◆ **WHAT IS BEING ASKED**:
Each line from the one containing "Trafic 2 Rock #294" through the end of the data below is to be output verbatim, with no lines added or left out.

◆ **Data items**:
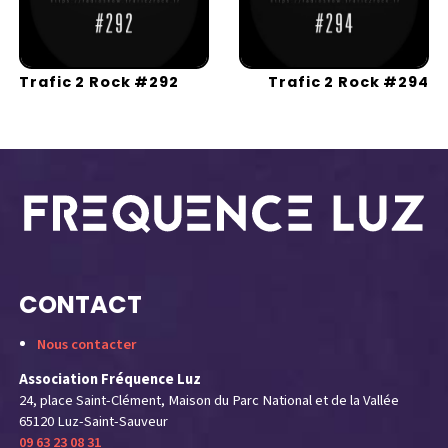
Trafic 2 Rock #292
Trafic 2 Rock #294
CONTACT
Nous contacter
Association Fréquence Luz
24, place Saint-Clément, Maison du Parc National et de la Vallée
65120 Luz-Saint-Sauveur
09 63 23 08 31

◆ **THE ANSWER**:
Trafic 2 Rock #294
CONTACT
Nous contacter
Association Fréquence Luz
24, place Saint-Clément, Maison du Parc National et de la Vallée
65120 Luz-Saint-Sauveur
09 63 23 08 31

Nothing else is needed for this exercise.